▸ ACTION ITEM
An exact, complete copy of the entries below is required, minus any pictures.

▸ AVAILABLE DATA

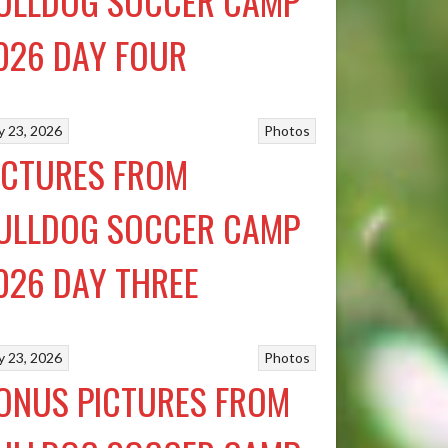
ULLDOG SOCCER CAMP
026 DAY FOUR
ly 23, 2026
Photos
ICTURES FROM
ULLDOG SOCCER CAMP
026 DAY THREE
ly 23, 2026
Photos
ONUS PICTURES FROM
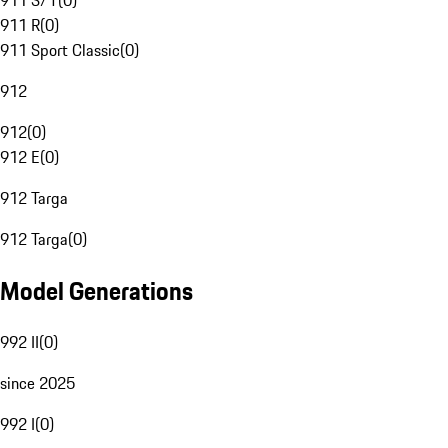
911 S/T
(
0
)
911 R
(
0
)
911 Sport Classic
(
0
)
912
912
(
0
)
912 E
(
0
)
912 Targa
912 Targa
(
0
)
Model Generations
992 II
(
0
)
since 2025
992 I
(
0
)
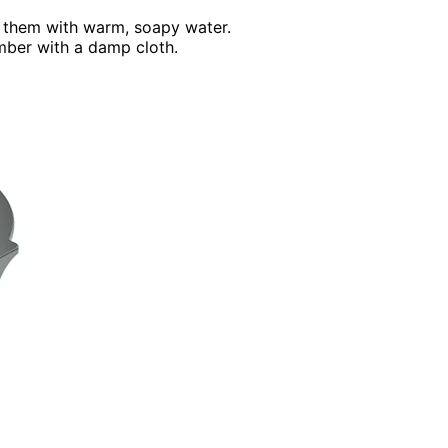
h them with warm, soapy water.
mber with a damp cloth.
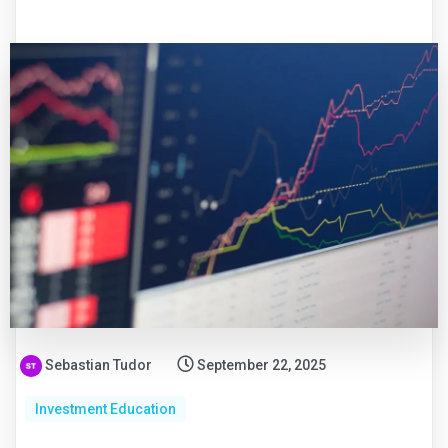
Sebastian Tudor
September 22, 2025
Investment Education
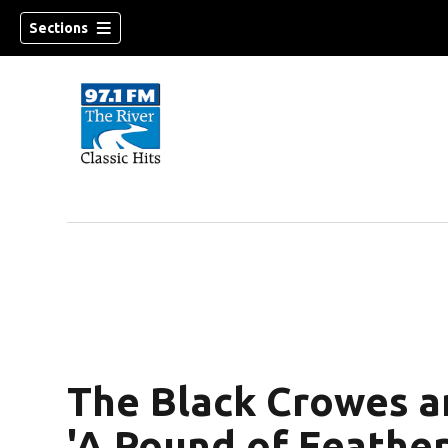
Sections
The Black Crowes 
'A Pound of Feather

▸ RESPONSE BELOW
ULLDOG SOCCER CAMP
026 DAY FOUR
ly 23, 2026
Photos
ICTURES FROM
ULLDOG SOCCER CAMP
026 DAY THREE
ly 23, 2026
Photos
ONUS PICTURES FROM
911 S/T
(
0
)
911 R
(
0
)
911 Sport Classic
(
0
)
912
912
(
0
)
912 E
(
0
)
912 Targa
912 Targa
(
0
)
Model Generations
992 II
(
0
)
since 2025
992 I
(
0
)
h them with warm, soapy water.
mber with a damp cloth.
Sebastian Tudor
September 22, 2025
Investment Education
Sections
The Black Crowes 
'A Pound of Feather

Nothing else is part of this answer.